What is the difference between echo, reverb, and ambiance? An echo is specific repeats. Reverb tends to be shorter, more dense repeats, and ambiance is referred to as the shortest of reverbs. You hear echo when you yell in the Grand Canyon. You hear reverb when you yell into the Grand Hotel ballroom. You hear ambiance when you yell into the Grand Hotel washroom.

Don't put every reverb on every track or every track will be lost in the mud. Make a sound larger by adding something dry for comparison. In a wetter mix, something dry will stand out. In a dryer mix, something wet will stand out. Effects used sparsely will leave more room for all instruments to cut through.

Don't send everything to one reverb. Send minimal tracks to any one effect. Reverbs are used for placement and depth for each instrument. Sending too much of everything to one effect defeats that placement. But, if two tracks, for example a vocal and a guitar, never play at the same time, you might use the same effects on both of them as the effects would never overlap.
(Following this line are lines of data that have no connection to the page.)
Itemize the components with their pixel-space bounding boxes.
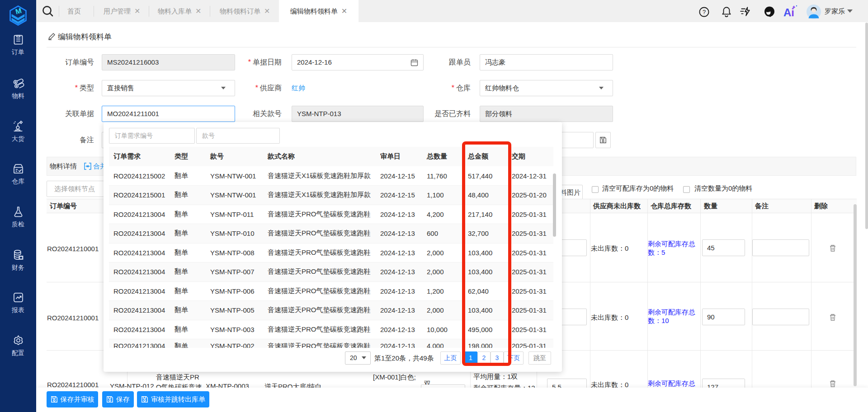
svg-text:Ai: Ai	[783, 6, 794, 19]
svg-text:?: ?	[703, 9, 706, 15]
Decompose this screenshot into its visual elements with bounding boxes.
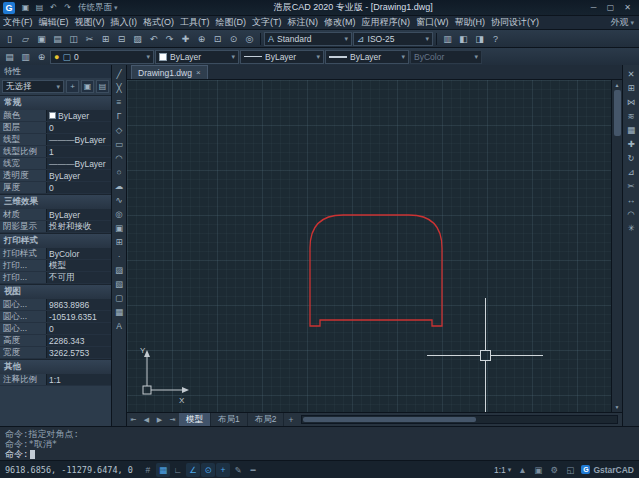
section-header[interactable]: 常规 <box>0 95 111 110</box>
cut-icon[interactable]: ✂ <box>82 31 97 46</box>
close-button[interactable]: ✕ <box>619 1 636 14</box>
make-layer-current-icon[interactable]: ⊕ <box>34 49 49 64</box>
add-layout-button[interactable]: + <box>284 415 297 425</box>
construction-line-icon[interactable]: ╳ <box>113 81 126 94</box>
text-icon[interactable]: A <box>113 319 126 332</box>
snap-toggle[interactable]: # <box>141 463 155 477</box>
menu-item[interactable]: 插入(I) <box>108 16 141 30</box>
circle-icon[interactable]: ○ <box>113 165 126 178</box>
redo-icon[interactable]: ↷ <box>162 31 177 46</box>
dyn-toggle[interactable]: ✎ <box>231 463 245 477</box>
document-tab[interactable]: Drawing1.dwg × <box>131 65 208 79</box>
rotate-icon[interactable]: ↻ <box>625 151 638 164</box>
multiline-icon[interactable]: ≡ <box>113 95 126 108</box>
hatch-icon[interactable]: ▨ <box>113 263 126 276</box>
vertical-scroll-thumb[interactable] <box>614 90 621 136</box>
layout-tab[interactable]: 布局1 <box>211 413 248 426</box>
layout-tab[interactable]: 布局2 <box>248 413 285 426</box>
table-icon[interactable]: ▦ <box>113 305 126 318</box>
arc-icon[interactable]: ◠ <box>113 151 126 164</box>
menu-item[interactable]: 窗口(W) <box>413 16 452 30</box>
fillet-icon[interactable]: ◠ <box>625 207 638 220</box>
trim-icon[interactable]: ✂ <box>625 179 638 192</box>
print-icon[interactable]: ▤ <box>33 1 46 14</box>
copy-clip-icon[interactable]: ⊞ <box>98 31 113 46</box>
menu-item[interactable]: 视图(V) <box>72 16 108 30</box>
spline-icon[interactable]: ∿ <box>113 193 126 206</box>
plot-icon[interactable]: ▤ <box>50 31 65 46</box>
section-header[interactable]: 三维效果 <box>0 194 111 209</box>
property-row[interactable]: 注释比例 1:1 <box>0 374 111 386</box>
menu-item[interactable]: 绘图(D) <box>213 16 250 30</box>
app-logo[interactable]: G <box>3 2 15 14</box>
menu-item[interactable]: 帮助(H) <box>452 16 489 30</box>
clean-screen-icon[interactable]: ◱ <box>563 463 577 477</box>
horizontal-scrollbar[interactable] <box>301 415 618 424</box>
appearance-menu[interactable]: 外观▾ <box>605 16 639 29</box>
open-file-icon[interactable]: ▱ <box>18 31 33 46</box>
property-row[interactable]: 线型 ———ByLayer <box>0 134 111 146</box>
gradient-icon[interactable]: ▧ <box>113 277 126 290</box>
match-properties-icon[interactable]: ▨ <box>130 31 145 46</box>
ortho-toggle[interactable]: ∟ <box>171 463 185 477</box>
dim-style-combo[interactable]: ⊿ ISO-25 ▾ <box>353 32 433 46</box>
menu-item[interactable]: 文件(F) <box>0 16 36 30</box>
zoom-window-icon[interactable]: ⊡ <box>210 31 225 46</box>
explode-icon[interactable]: ✳ <box>625 221 638 234</box>
scale-icon[interactable]: ⊿ <box>625 165 638 178</box>
pan-icon[interactable]: ✚ <box>178 31 193 46</box>
revision-cloud-icon[interactable]: ☁ <box>113 179 126 192</box>
property-row[interactable]: 打印... 模型 <box>0 260 111 272</box>
erase-icon[interactable]: ✕ <box>625 67 638 80</box>
property-row[interactable]: 透明度 ByLayer <box>0 170 111 182</box>
polygon-icon[interactable]: ◇ <box>113 123 126 136</box>
drawing-canvas[interactable]: Y X <box>127 80 611 412</box>
layer-properties-icon[interactable]: ▤ <box>2 49 17 64</box>
autoscale-icon[interactable]: ▣ <box>531 463 545 477</box>
text-style-combo[interactable]: A Standard ▾ <box>264 32 352 46</box>
selection-combo[interactable]: 无选择 ▾ <box>2 80 64 93</box>
property-row[interactable]: 打印... 不可用 <box>0 272 111 284</box>
zoom-realtime-icon[interactable]: ⊕ <box>194 31 209 46</box>
offset-icon[interactable]: ≋ <box>625 109 638 122</box>
close-tab-icon[interactable]: × <box>196 68 201 77</box>
menu-item[interactable]: 文字(T) <box>249 16 285 30</box>
minimize-button[interactable]: ─ <box>585 1 602 14</box>
property-row[interactable]: 圆心... 0 <box>0 323 111 335</box>
section-header[interactable]: 打印样式 <box>0 233 111 248</box>
properties-palette-icon[interactable]: ▥ <box>440 31 455 46</box>
rectangle-icon[interactable]: ▭ <box>113 137 126 150</box>
osnap-toggle[interactable]: ⊙ <box>201 463 215 477</box>
menu-item[interactable]: 应用程序(N) <box>359 16 414 30</box>
undo-icon[interactable]: ↶ <box>146 31 161 46</box>
horizontal-scroll-thumb[interactable] <box>303 417 476 422</box>
menu-item[interactable]: 修改(M) <box>321 16 359 30</box>
scroll-down-icon[interactable]: ▼ <box>612 402 622 412</box>
section-header[interactable]: 其他 <box>0 359 111 374</box>
property-row[interactable]: 材质 ByLayer <box>0 209 111 221</box>
save-icon[interactable]: ▣ <box>34 31 49 46</box>
mirror-icon[interactable]: ⋈ <box>625 95 638 108</box>
property-row[interactable]: 颜色 ByLayer <box>0 110 111 122</box>
workspace-switcher[interactable]: 传统界面▾ <box>78 2 118 14</box>
design-center-icon[interactable]: ◧ <box>456 31 471 46</box>
redo-icon[interactable]: ↷ <box>61 1 74 14</box>
property-row[interactable]: 线宽 ———ByLayer <box>0 158 111 170</box>
lineweight-toggle[interactable]: ━ <box>246 463 260 477</box>
select-objects-button[interactable]: ▣ <box>81 80 94 93</box>
help-icon[interactable]: ? <box>488 31 503 46</box>
command-prompt-line[interactable]: 命令: <box>5 449 634 459</box>
scroll-up-icon[interactable]: ▲ <box>612 80 622 90</box>
toggle-pickadd-button[interactable]: + <box>66 80 79 93</box>
zoom-extents-icon[interactable]: ◎ <box>242 31 257 46</box>
insert-block-icon[interactable]: ▣ <box>113 221 126 234</box>
point-icon[interactable]: ∙ <box>113 249 126 262</box>
polar-toggle[interactable]: ∠ <box>186 463 200 477</box>
property-row[interactable]: 圆心... -10519.6351 <box>0 311 111 323</box>
paste-icon[interactable]: ⊟ <box>114 31 129 46</box>
menu-item[interactable]: 标注(N) <box>285 16 322 30</box>
layer-combo[interactable]: ● ▢ 0 ▾ <box>50 50 154 64</box>
quick-select-button[interactable]: ▤ <box>96 80 109 93</box>
undo-icon[interactable]: ↶ <box>47 1 60 14</box>
last-tab-button[interactable]: ⇥ <box>166 413 179 426</box>
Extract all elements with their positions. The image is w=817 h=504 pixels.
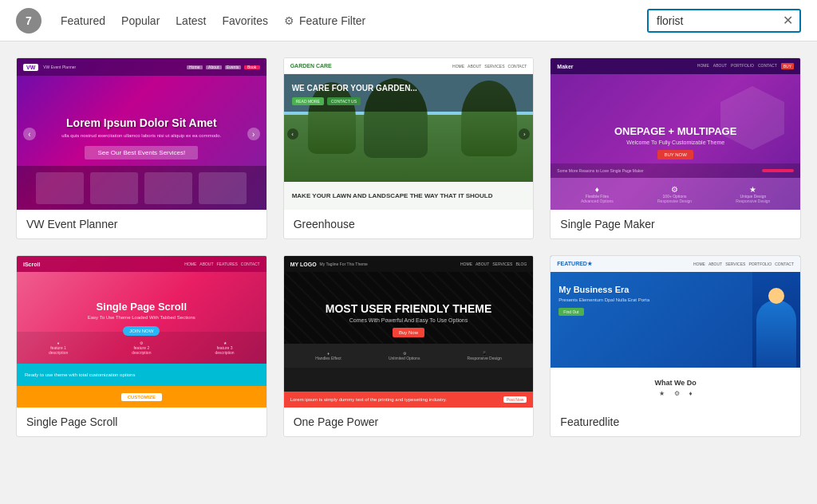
bottom-label: What We Do: [654, 379, 696, 387]
preview-footer: Lorem ipsum is simply dummy text of the …: [284, 392, 534, 408]
theme-card-featuredlite[interactable]: FEATURED★ HOME ABOUT SERVICES PORTFOLIO …: [550, 255, 801, 437]
next-arrow[interactable]: ›: [519, 128, 530, 140]
feature-1: ♦ Handles Effect: [315, 351, 341, 360]
feature-2: ⚙ 100+ Options Responsive Design: [657, 185, 692, 203]
preview-bottom: What We Do ★ ⚙ ♦: [551, 368, 800, 408]
nav-item: ABOUT: [199, 262, 213, 266]
feature-label-1: Handles Effect: [315, 356, 341, 360]
theme-label-greenhouse: Greenhouse: [284, 210, 534, 238]
feature-icon-2: ⚙: [657, 185, 692, 194]
theme-preview-vwevent: VW VW Event Planner Home About Events Bo…: [17, 58, 266, 210]
strip-block-1: [36, 172, 84, 204]
preview-nav: HOME ABOUT SERVICES BLOG: [460, 262, 527, 266]
nav-item: PORTFOLIO: [748, 262, 772, 266]
theme-card-one-page-power[interactable]: MY LOGO My Tagline For This Theme HOME A…: [283, 255, 535, 437]
theme-card-greenhouse[interactable]: GARDEN CARE HOME ABOUT SERVICES CONTACT …: [283, 57, 535, 239]
hero-title: Single Page Scroll: [97, 301, 187, 313]
preview-bottom-strip: [17, 166, 266, 210]
theme-card-single-page-scroll[interactable]: iScroll HOME ABOUT FEATURES CONTACT 🦅 Si…: [16, 255, 267, 437]
feature-label-1: Flexible Files: [581, 194, 614, 199]
footer-text: Lorem ipsum is simply dummy text of the …: [290, 397, 447, 402]
feature-filter-label: Feature Filter: [299, 14, 365, 27]
bottom-orange-strip: CUSTOMIZE: [17, 386, 266, 408]
hero-title: ONEPAGE + MULTIPAGE: [614, 125, 737, 137]
feature-filter-button[interactable]: ⚙ Feature Filter: [284, 11, 365, 30]
nav-item: SERVICES: [484, 64, 504, 69]
preview-topbar: Maker HOME ABOUT PORTFOLIO CONTACT BUY: [551, 58, 800, 74]
feature-2: ⚙ feature 2 description: [132, 341, 151, 355]
prev-arrow[interactable]: ‹: [287, 128, 298, 140]
theme-card-single-page-maker[interactable]: Maker HOME ABOUT PORTFOLIO CONTACT BUY O…: [550, 57, 801, 239]
hero-subtitle: Comes With Powerful And Easy To Use Opti…: [349, 317, 468, 323]
preview-nav: HOME ABOUT FEATURES CONTACT: [184, 262, 259, 266]
feature-desc-3: description: [215, 350, 234, 355]
person-head: [768, 288, 784, 304]
hero-title: WE CARE FOR YOUR GARDEN...: [292, 84, 526, 93]
preview-footer-text: MAKE YOUR LAWN AND LANDSCAPE THE WAY THA…: [284, 182, 534, 210]
preview-bottom-bar: Some More Reasons to Love Single Page Ma…: [551, 163, 800, 178]
feature-label-2: Unlimited Options: [389, 356, 420, 360]
search-clear-button[interactable]: ✕: [776, 14, 799, 27]
nav-item: FEATURES: [217, 262, 238, 266]
preview-topbar: GARDEN CARE HOME ABOUT SERVICES CONTACT: [284, 58, 534, 74]
feature-icon-3: ★: [736, 185, 770, 194]
contact-btn: CONTACT US: [327, 97, 361, 105]
progress-bar: [762, 169, 794, 172]
hero-subtitle: Presents Elementum Dpal Nulla Erat Porta: [558, 297, 649, 302]
theme-card-vw-event-planner[interactable]: VW VW Event Planner Home About Events Bo…: [16, 57, 267, 239]
feature-label-3: Responsive Design: [468, 356, 502, 360]
preview-topbar: VW VW Event Planner Home About Events Bo…: [17, 58, 266, 76]
feature-desc-1: description: [49, 350, 68, 355]
feature-2: ⚙ Unlimited Options: [389, 351, 420, 360]
nav-latest[interactable]: Latest: [176, 11, 206, 30]
nav-favorites[interactable]: Favorites: [222, 11, 268, 30]
hero-cta: See Our Best Events Services!: [85, 146, 198, 159]
feature-3: 📱 Responsive Design: [468, 351, 502, 360]
preview-nav: HOME ABOUT SERVICES PORTFOLIO CONTACT: [693, 262, 794, 266]
hero-cta: Buy Now: [393, 328, 424, 337]
hero-content: My Business Era Presents Elementum Dpal …: [558, 284, 649, 317]
nav-arrows: ‹ ›: [284, 128, 534, 140]
nav-item: ABOUT: [713, 63, 727, 69]
preview-hero: My Business Era Presents Elementum Dpal …: [551, 272, 800, 368]
prev-arrow[interactable]: ‹: [23, 128, 36, 140]
preview-topbar: iScroll HOME ABOUT FEATURES CONTACT: [17, 256, 266, 272]
header: 7 Featured Popular Latest Favorites ⚙ Fe…: [0, 0, 817, 41]
nav-item: SERVICES: [725, 262, 745, 266]
nav-item: Home: [187, 65, 203, 69]
nav-item: ABOUT: [476, 262, 489, 266]
nav-popular[interactable]: Popular: [121, 11, 160, 30]
preview-brand: VW Event Planner: [43, 65, 76, 69]
strip-block-2: [90, 172, 138, 204]
themes-grid: VW VW Event Planner Home About Events Bo…: [0, 41, 817, 453]
feature-3: ★ feature 3 description: [215, 341, 234, 355]
feature-1: ♦ feature 1 description: [49, 341, 68, 355]
next-arrow[interactable]: ›: [247, 128, 260, 140]
preview-logo: GARDEN CARE: [290, 63, 332, 69]
hero-cta: JOIN NOW: [123, 326, 160, 336]
hero-title: MOST USER FRIENDLY THEME: [326, 302, 491, 315]
hero-subtitle: ulla quis nostrud exercitation ullamco l…: [61, 132, 221, 139]
hero-subtitle: Welcome To Fully Customizable Theme: [626, 140, 724, 145]
search-input[interactable]: [649, 10, 776, 31]
hero-cta: Find Out: [558, 308, 583, 316]
preview-bottom-bar: Ready to use theme with total customizat…: [17, 364, 266, 408]
theme-preview-opp: MY LOGO My Tagline For This Theme HOME A…: [284, 256, 534, 408]
strip-block-4: [199, 172, 247, 204]
theme-label-opp: One Page Power: [284, 408, 534, 436]
preview-logo: FEATURED★: [557, 261, 592, 267]
hero-buttons: READ MORE CONTACT US: [292, 97, 526, 105]
theme-preview-fl: FEATURED★ HOME ABOUT SERVICES PORTFOLIO …: [551, 256, 800, 408]
feature-1: ♦ Flexible Files Advanced Options: [581, 185, 614, 203]
nav-item: HOME: [693, 262, 705, 266]
hero-title: Lorem Ipsum Dolor Sit Amet: [66, 116, 217, 129]
theme-preview-spm: Maker HOME ABOUT PORTFOLIO CONTACT BUY O…: [551, 58, 800, 210]
nav-item: CONTACT: [775, 262, 794, 266]
hero-title: My Business Era: [558, 284, 649, 295]
preview-nav: HOME ABOUT SERVICES CONTACT: [452, 64, 527, 69]
preview-topbar: FEATURED★ HOME ABOUT SERVICES PORTFOLIO …: [551, 256, 800, 272]
preview-logo: iScroll: [23, 262, 40, 267]
feature-desc-2: description: [132, 350, 151, 355]
preview-tagline: My Tagline For This Theme: [320, 262, 368, 266]
nav-featured[interactable]: Featured: [61, 11, 105, 30]
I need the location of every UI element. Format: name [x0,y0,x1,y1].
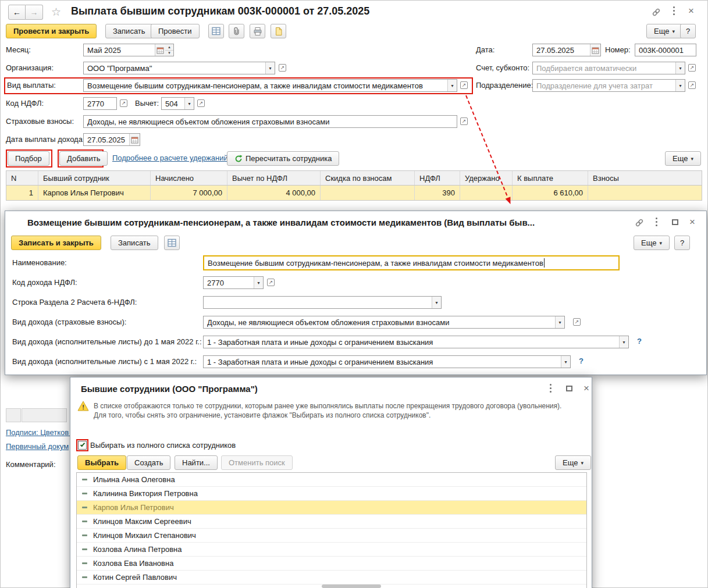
payment-type-input[interactable]: Возмещение бывшим сотрудникам-пенсионера… [83,79,457,92]
column-header[interactable]: N [6,171,38,185]
open-icon[interactable]: ↗ [688,81,696,89]
deduction-input[interactable]: 504 ▾ [161,97,194,110]
get-link-icon[interactable] [652,8,661,19]
chevron-down-icon[interactable]: ▾ [447,80,457,91]
post-and-close-button[interactable]: Провести и закрыть [6,24,97,38]
more-button[interactable]: Еще ▾ [634,236,670,250]
menu-dots-icon[interactable] [550,384,552,386]
chevron-down-icon[interactable]: ▾ [619,336,628,348]
close-icon[interactable]: × [688,6,694,16]
open-icon[interactable]: ↗ [267,279,275,286]
show-postings-button[interactable] [164,236,180,250]
list-item-selected[interactable]: Карпов Илья Петрович [77,501,586,515]
forward-button[interactable]: → [26,5,43,20]
open-icon[interactable]: ↗ [120,99,127,107]
chevron-down-icon[interactable]: ▾ [561,356,570,368]
list-item[interactable]: Калинина Виктория Петровна [77,487,586,501]
table-more-button[interactable]: Еще ▾ [665,151,701,166]
month-input[interactable]: Май 2025 [83,44,166,56]
get-link-icon[interactable] [635,218,644,229]
chevron-down-icon[interactable]: ▾ [675,62,685,74]
insurance-input[interactable]: Доходы, не являющиеся объектом обложения… [83,115,457,128]
chevron-down-icon[interactable]: ▾ [432,297,441,308]
field-help-link[interactable]: ? [637,337,642,345]
withholding-details-link[interactable]: Подробнее о расчете удержаний [112,154,228,162]
division-input[interactable]: Подразделение для учета затрат ▾ [532,79,685,92]
ndfl-code-input[interactable]: 2770 [83,97,117,110]
open-icon[interactable]: ↗ [197,99,205,107]
print-button[interactable] [250,24,265,38]
list-item[interactable]: Козлова Алина Петровна [77,543,586,557]
maximize-icon[interactable] [672,219,678,225]
chevron-down-icon[interactable]: ▾ [265,62,275,74]
calendar-icon[interactable] [155,44,165,56]
more-button[interactable]: Еще ▾ [555,455,591,470]
back-button[interactable]: ← [8,5,26,20]
open-icon[interactable]: ↗ [573,318,581,326]
column-header[interactable]: Начислено [151,171,227,185]
chevron-down-icon[interactable]: ▾ [184,98,194,109]
horizontal-scrollbar-thumb[interactable] [322,585,381,588]
calendar-icon[interactable] [590,44,600,56]
save-button[interactable]: Записать [105,24,153,38]
open-icon[interactable]: ↗ [460,81,468,89]
close-icon[interactable]: × [689,217,695,227]
maximize-icon[interactable] [566,386,572,391]
post-button[interactable]: Провести [151,24,200,38]
help-button[interactable]: ? [674,236,690,250]
column-header[interactable]: К выплате [513,171,588,185]
name-input[interactable]: Возмещение бывшим сотрудникам-пенсионера… [203,255,620,270]
chevron-down-icon[interactable]: ▾ [675,80,685,91]
open-icon[interactable]: ↗ [688,64,696,72]
attachments-button[interactable] [229,24,244,38]
full-list-checkbox[interactable] [78,441,87,450]
pay-date-input[interactable]: 27.05.2025 [83,133,140,146]
table-row[interactable]: 1 Карпов Илья Петрович 7 000,00 4 000,00… [6,186,702,200]
column-header[interactable]: Бывший сотрудник [38,171,151,185]
list-item[interactable]: Ильина Анна Олеговна [77,473,586,487]
add-button[interactable]: Добавить [59,151,108,166]
help-button[interactable]: ? [680,24,696,38]
list-item[interactable]: Козлова Ева Ивановна [77,557,586,571]
save-button[interactable]: Записать [111,236,158,250]
primary-document-link[interactable]: Первичный докум [6,442,70,451]
signatures-link[interactable]: Подписи: Цветков С [6,428,70,437]
save-and-close-button[interactable]: Записать и закрыть [11,236,101,250]
column-header[interactable]: Скидка по взносам [321,171,415,185]
spin-up-icon[interactable]: ▴ [165,44,173,51]
recalculate-button[interactable]: Пересчитать сотрудника [227,151,339,166]
favorite-star-icon[interactable]: ☆ [51,6,61,17]
account-input[interactable]: Подбирается автоматически ▾ [532,62,685,74]
select-button[interactable]: Выбрать [77,455,126,470]
pick-button[interactable]: Подбор [8,151,49,166]
income-kind-input[interactable]: Доходы, не являющиеся объектом обложения… [203,316,565,329]
column-header[interactable]: Взносы [588,171,702,185]
menu-dots-icon[interactable] [673,6,675,8]
menu-dots-icon[interactable] [656,218,657,219]
chevron-down-icon[interactable]: ▾ [254,277,263,288]
find-button[interactable]: Найти... [175,455,218,470]
open-icon[interactable]: ↗ [279,64,286,72]
chevron-down-icon[interactable]: ▾ [555,316,564,328]
list-item[interactable]: Клинцов Михаил Степанович [77,529,586,543]
writ-after-input[interactable]: 1 - Заработная плата и иные доходы с огр… [203,355,571,368]
income-code-input[interactable]: 2770 ▾ [203,276,264,289]
create-button[interactable]: Создать [127,455,170,470]
list-item[interactable]: Клинцов Максим Сергеевич [77,515,586,529]
section2-row-input[interactable]: ▾ [203,296,442,309]
close-icon[interactable]: × [584,383,589,393]
list-item[interactable]: Котин Сергей Павлович [77,571,586,585]
column-header[interactable]: НДФЛ [415,171,460,185]
column-header[interactable]: Вычет по НДФЛ [227,171,321,185]
organization-input[interactable]: ООО "Программа" ▾ [83,62,275,74]
date-input[interactable]: 27.05.2025 [532,44,601,56]
spin-down-icon[interactable]: ▾ [165,51,173,56]
writ-before-input[interactable]: 1 - Заработная плата и иные доходы с огр… [203,336,629,348]
create-based-on-button[interactable] [271,24,286,38]
more-button[interactable]: Еще ▾ [646,24,682,38]
more-label: Еще [673,154,688,163]
calendar-icon[interactable] [129,134,140,145]
field-help-link[interactable]: ? [579,357,584,365]
show-postings-button[interactable] [208,24,224,38]
number-input[interactable]: 003К-000001 [635,44,696,56]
Send everything to one reverb. Sending, for example, all the drums to the same effect, at proper levels, can place the drums in a specific room or locale, rather than having one effect on the snare and another on the kick, and yet another on the tom-toms.

Mixing the manufacturers gives more variance. All of the companies that manufacture effects units create their own programs and algorithms for their effects. All equipment the manufacturer releases uses these algorithms.

Using two effects units from the same manufacturer on, for example, a vocal track means two sends are going to the same basic algorithms. When sending the vocal to more than one effects unit, they should have different manufacturers.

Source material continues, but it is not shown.